What is Microdevelopment?
“Microdevelopment” began as a category of financial services developed within communities that lack access to conventional banking and related services. Microdevelopment practices include building community-managed savings groups; internal lending and credit building; and establishing micro-businesses based on culturally-respectful values. Today, it stands for the co-design of community-led economies to safeguard and restore their environment and land.
Microdevelopment starts by engaging with people living in a particular place, within particular cultures, across generations, at a particular time to listen, learn from, and co-design practical, affordable, effective approaches to local development. We focus particularly on the role that cultural identities, as well as the role of ecological wisdom, play in successful local development activities, with broad understanding that no single approach to development can serve people living in quite different cultures and ecosystems with the same effectiveness.

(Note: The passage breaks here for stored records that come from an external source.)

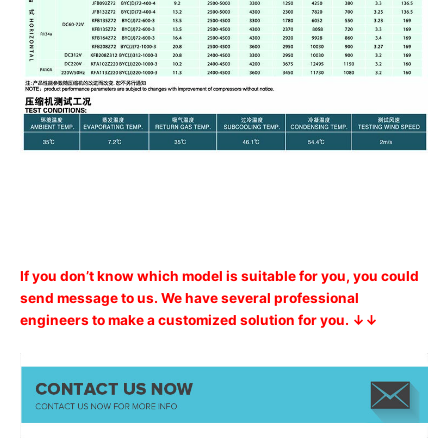
If you don’t know which model is suitable for you, you could
send message to us. We have several professional
engineers to make a customized solution for you. ↓↓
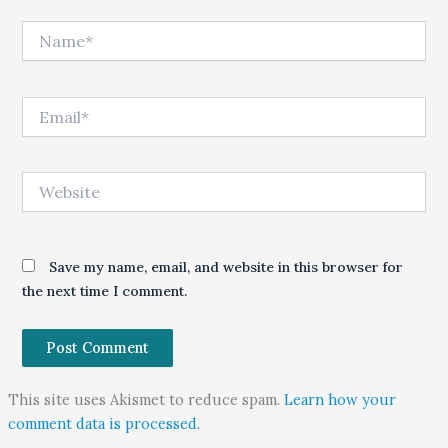
Name*
Email*
Website
Save my name, email, and website in this browser for
the next time I comment.
This site uses Akismet to reduce spam.
Learn how your
comment data is processed.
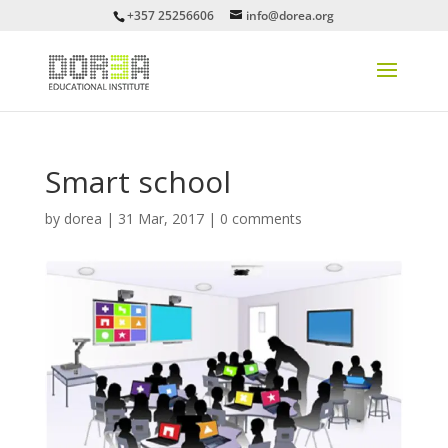
+357 25256606
info@dorea.org
Smart school
by
dorea
|
31 Mar, 2017
|
0 comments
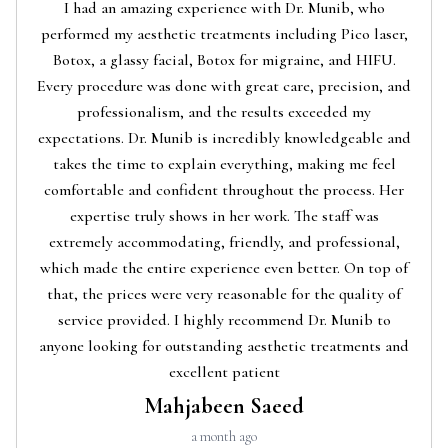
I had an amazing experience with Dr. Munib, who
performed my aesthetic treatments including Pico laser,
Botox, a glassy facial, Botox for migraine, and HIFU.
Every procedure was done with great care, precision, and
professionalism, and the results exceeded my
expectations. Dr. Munib is incredibly knowledgeable and
takes the time to explain everything, making me feel
comfortable and confident throughout the process. Her
expertise truly shows in her work. The staff was
extremely accommodating, friendly, and professional,
which made the entire experience even better. On top of
that, the prices were very reasonable for the quality of
service provided. I highly recommend Dr. Munib to
anyone looking for outstanding aesthetic treatments and
excellent patient
Mahjabeen Saeed
a month ago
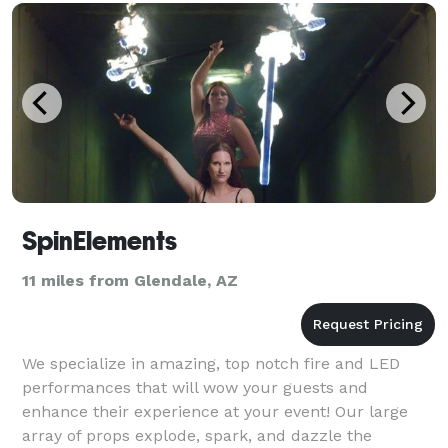
SpinElements
11 miles from Glendale, AZ
We specialize in amazing, top notch fire and LED
performances that will wow your guests and
enhance their experience at your event! Our large
array of props explode, spark, and dazzle the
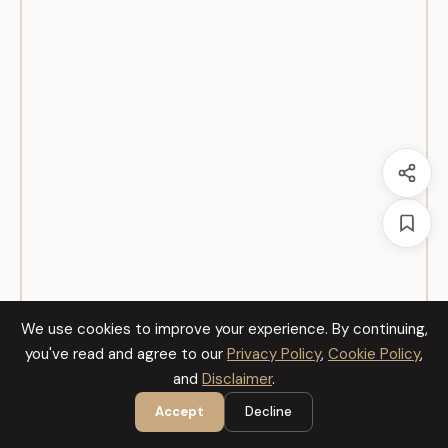
We use cookies to improve your experience. By continuing,
you've read and agree to our
Privacy Policy
,
Cookie Policy
,
and
Disclaimer
.
Accept
Decline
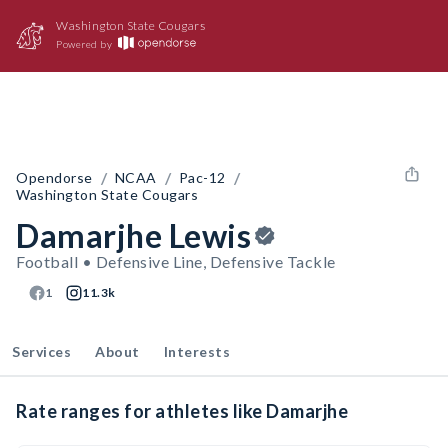
Washington State Cougars
Powered by
/
/
/
Opendorse
NCAA
Pac-12
Washington State Cougars
Damarjhe Lewis
Football • Defensive Line, Defensive Tackle
1
11.3k
Services
About
Interests
Rate ranges for athletes like Damarjhe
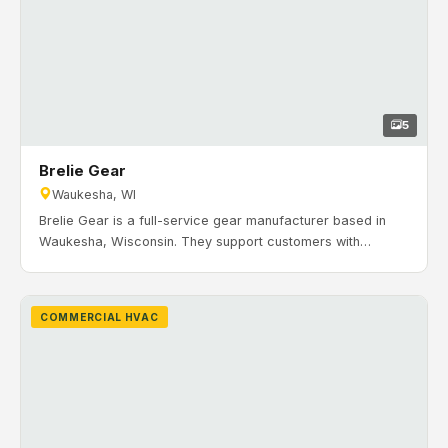
5
Brelie Gear
Waukesha, WI
Brelie Gear is a full-service gear manufacturer based in
Waukesha, Wisconsin. They support customers with
deburring, finishing, grinding, heat treating, honing,
prototyping, broaching, CNC machining, and gear
manufacturing. Timeline: March 2019 to July 2019. H&H
COMMERCIAL HVAC
Mechanical installed HVAC equipment and supporting
components for office and production areas.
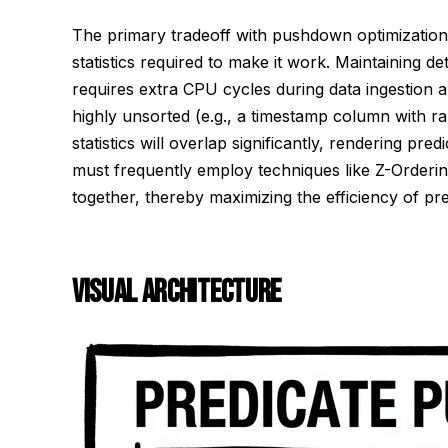
The primary tradeoff with pushdown optimization i
statistics required to make it work. Maintaining det
requires extra CPU cycles during data ingestion and
highly unsorted (e.g., a timestamp column with ra
statistics will overlap significantly, rendering p
must frequently employ techniques like Z-Ordering 
together, thereby maximizing the efficiency of p
VISUAL ARCHITECTURE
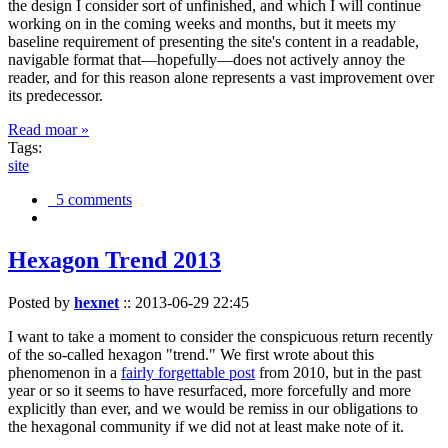
the design I consider sort of unfinished, and which I will continue
working on in the coming weeks and months, but it meets my
baseline requirement of presenting the site's content in a readable,
navigable format that—hopefully—does not actively annoy the
reader, and for this reason alone represents a vast improvement over
its predecessor.
Read moar »
Tags:
site
5 comments
Hexagon Trend 2013
Posted by
hexnet
::
2013-06-29 22:45
I want to take a moment to consider the conspicuous return recently
of the so-called hexagon "trend." We first wrote about this
phenomenon in a
fairly forgettable post
from 2010, but in the past
year or so it seems to have resurfaced, more forcefully and more
explicitly than ever, and we would be remiss in our obligations to
the hexagonal community if we did not at least make note of it.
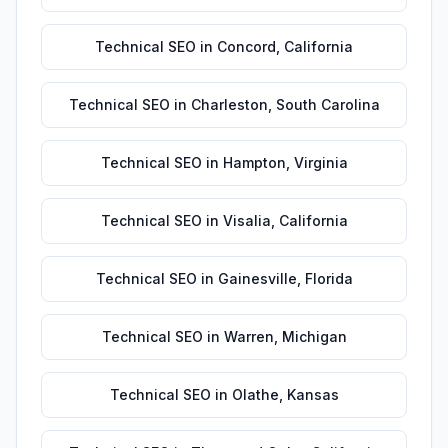
Technical SEO
in
Concord
,
California
Technical SEO
in
Charleston
,
South Carolina
Technical SEO
in
Hampton
,
Virginia
Technical SEO
in
Visalia
,
California
Technical SEO
in
Gainesville
,
Florida
Technical SEO
in
Warren
,
Michigan
Technical SEO
in
Olathe
,
Kansas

New approaches to microdevelopment are needed if people are to identify with them, commit to them, and manage them sustainably over the long term.
There are three guiding principles of microdevelopment that MAPLE follows when working with communities:
PARTICIPATION
People are willing to work hard to sustain local development projects when they have participated at every stage in project design, implementation, and management such that the outcomes fit their needs, values, and aspirations.
2. SHARED WISDOM
People share their wisdom of the local ecologies within the co-design process, necessary for sustaining the land, water, air, and regional bio-diversity upon which their lives and livelihoods depend.
3. CAPACITY-BUILDING AND ACCESS TO FINANCE
People are able to sustain local development projects when they have the training required to build their capacities for project management and sustainability, when these activities produce local value, and when people have access to the ways and means of financing of their own initiatives.
4. REGENERATION
People reconnect across generations, localities, regions, and cultures to regenerate the land and society based on deep respect.